(Records contained in a dataset)
* * * * *
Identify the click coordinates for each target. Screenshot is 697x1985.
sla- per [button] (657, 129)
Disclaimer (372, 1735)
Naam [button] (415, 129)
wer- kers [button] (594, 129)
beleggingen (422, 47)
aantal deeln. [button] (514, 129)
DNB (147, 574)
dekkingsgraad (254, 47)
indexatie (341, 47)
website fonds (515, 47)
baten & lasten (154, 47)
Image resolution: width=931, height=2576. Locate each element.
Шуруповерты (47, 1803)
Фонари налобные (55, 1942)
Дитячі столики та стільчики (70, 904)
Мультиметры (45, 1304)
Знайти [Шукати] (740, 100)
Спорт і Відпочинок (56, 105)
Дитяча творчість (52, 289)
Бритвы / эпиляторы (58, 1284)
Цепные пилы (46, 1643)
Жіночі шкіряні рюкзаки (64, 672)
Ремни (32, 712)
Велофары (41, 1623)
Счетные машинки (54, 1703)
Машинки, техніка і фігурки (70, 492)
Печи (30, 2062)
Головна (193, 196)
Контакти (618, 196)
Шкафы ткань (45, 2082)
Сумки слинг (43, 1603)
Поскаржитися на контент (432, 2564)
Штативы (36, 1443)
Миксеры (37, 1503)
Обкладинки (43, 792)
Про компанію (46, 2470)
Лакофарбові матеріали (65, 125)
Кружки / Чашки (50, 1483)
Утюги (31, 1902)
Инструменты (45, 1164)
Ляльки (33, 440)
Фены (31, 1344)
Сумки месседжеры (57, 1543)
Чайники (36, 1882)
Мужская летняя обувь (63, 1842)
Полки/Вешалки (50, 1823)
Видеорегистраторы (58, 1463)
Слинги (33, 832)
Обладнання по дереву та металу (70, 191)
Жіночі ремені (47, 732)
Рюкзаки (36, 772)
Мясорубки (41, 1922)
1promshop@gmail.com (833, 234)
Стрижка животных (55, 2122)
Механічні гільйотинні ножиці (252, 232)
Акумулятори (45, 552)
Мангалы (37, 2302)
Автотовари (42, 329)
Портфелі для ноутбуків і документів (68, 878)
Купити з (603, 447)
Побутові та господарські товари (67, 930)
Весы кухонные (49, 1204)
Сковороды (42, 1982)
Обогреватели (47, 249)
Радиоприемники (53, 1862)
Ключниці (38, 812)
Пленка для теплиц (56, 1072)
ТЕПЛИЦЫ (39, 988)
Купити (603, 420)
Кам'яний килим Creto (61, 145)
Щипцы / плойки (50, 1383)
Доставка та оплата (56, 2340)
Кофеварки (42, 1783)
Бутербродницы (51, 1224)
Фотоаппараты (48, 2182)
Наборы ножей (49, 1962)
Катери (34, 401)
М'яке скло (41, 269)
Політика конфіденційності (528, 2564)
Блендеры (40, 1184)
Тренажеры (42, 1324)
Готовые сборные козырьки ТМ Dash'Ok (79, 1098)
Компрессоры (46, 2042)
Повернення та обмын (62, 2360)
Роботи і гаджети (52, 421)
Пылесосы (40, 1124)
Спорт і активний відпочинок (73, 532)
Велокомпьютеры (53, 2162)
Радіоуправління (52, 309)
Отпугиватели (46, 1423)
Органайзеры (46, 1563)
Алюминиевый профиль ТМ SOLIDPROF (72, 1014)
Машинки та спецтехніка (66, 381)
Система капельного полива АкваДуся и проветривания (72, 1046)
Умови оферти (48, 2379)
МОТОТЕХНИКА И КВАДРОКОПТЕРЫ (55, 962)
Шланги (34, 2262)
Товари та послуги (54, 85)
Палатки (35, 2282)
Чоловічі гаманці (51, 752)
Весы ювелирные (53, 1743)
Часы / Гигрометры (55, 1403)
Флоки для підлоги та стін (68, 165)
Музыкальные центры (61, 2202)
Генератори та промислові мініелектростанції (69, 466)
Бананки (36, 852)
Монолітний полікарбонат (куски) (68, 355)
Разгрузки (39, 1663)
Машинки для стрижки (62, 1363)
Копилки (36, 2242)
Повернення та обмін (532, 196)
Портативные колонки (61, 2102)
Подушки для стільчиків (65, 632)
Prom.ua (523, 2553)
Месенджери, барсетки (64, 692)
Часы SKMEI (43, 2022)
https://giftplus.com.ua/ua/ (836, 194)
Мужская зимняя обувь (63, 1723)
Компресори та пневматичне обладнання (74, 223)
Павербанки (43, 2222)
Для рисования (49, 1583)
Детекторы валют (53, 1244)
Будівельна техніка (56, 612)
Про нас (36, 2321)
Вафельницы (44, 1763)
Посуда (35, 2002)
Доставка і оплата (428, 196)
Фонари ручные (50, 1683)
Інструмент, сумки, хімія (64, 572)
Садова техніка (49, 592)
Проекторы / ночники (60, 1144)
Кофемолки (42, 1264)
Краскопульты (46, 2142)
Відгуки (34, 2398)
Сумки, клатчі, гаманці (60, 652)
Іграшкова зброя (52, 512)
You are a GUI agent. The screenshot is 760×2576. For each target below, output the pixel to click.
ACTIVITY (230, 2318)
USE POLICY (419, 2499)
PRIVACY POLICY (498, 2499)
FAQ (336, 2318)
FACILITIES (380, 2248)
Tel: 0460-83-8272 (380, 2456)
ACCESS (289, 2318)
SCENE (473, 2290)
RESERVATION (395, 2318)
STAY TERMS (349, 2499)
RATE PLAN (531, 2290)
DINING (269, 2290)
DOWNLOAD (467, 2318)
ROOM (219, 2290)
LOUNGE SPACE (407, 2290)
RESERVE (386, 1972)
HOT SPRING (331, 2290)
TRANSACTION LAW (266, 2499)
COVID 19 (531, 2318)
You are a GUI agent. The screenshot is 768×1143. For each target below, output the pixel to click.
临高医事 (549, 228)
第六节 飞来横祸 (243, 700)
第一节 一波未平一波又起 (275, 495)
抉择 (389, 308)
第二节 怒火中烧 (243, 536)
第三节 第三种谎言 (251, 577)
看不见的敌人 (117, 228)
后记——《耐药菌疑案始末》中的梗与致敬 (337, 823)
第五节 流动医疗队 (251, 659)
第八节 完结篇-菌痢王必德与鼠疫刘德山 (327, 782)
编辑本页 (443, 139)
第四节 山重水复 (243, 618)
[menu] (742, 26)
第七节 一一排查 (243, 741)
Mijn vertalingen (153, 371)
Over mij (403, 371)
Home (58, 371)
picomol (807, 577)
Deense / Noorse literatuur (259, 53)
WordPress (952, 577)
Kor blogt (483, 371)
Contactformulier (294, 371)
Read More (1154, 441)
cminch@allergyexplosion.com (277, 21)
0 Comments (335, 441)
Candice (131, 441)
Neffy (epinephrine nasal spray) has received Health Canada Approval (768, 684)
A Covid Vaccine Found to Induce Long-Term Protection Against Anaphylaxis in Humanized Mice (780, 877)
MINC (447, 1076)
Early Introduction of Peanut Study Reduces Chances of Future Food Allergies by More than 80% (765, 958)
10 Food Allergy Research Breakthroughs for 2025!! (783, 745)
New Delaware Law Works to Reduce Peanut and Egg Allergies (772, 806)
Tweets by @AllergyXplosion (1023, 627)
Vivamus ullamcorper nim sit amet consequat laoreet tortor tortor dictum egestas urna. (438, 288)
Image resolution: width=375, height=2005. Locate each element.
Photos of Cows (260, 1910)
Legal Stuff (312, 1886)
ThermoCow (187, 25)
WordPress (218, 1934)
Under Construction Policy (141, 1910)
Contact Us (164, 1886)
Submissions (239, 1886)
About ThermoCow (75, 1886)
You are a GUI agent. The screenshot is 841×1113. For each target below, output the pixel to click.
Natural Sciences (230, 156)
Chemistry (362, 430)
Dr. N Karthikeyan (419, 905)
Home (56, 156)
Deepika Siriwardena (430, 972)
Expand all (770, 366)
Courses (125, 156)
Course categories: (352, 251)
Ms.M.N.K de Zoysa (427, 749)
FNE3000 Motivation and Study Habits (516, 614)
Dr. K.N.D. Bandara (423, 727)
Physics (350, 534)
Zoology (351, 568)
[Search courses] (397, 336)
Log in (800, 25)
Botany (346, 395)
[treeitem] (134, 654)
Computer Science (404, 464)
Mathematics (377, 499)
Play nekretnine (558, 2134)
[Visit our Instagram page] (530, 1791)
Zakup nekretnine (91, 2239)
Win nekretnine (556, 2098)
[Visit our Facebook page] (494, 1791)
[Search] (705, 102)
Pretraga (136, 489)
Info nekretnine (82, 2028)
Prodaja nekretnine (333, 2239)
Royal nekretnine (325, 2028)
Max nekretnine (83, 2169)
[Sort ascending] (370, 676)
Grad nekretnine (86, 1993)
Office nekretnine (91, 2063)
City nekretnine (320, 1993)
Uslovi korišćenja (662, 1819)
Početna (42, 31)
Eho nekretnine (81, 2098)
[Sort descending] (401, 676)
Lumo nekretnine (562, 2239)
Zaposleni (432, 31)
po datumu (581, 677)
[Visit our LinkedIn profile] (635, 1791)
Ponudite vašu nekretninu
* * * * *
◆ **What you are asked to do**
Looking through the data above, copy out each line in which the string "оплата" occurs.

◆ **Task result**
Доставка та оплата (56, 2340)
Доставка і оплата (428, 196)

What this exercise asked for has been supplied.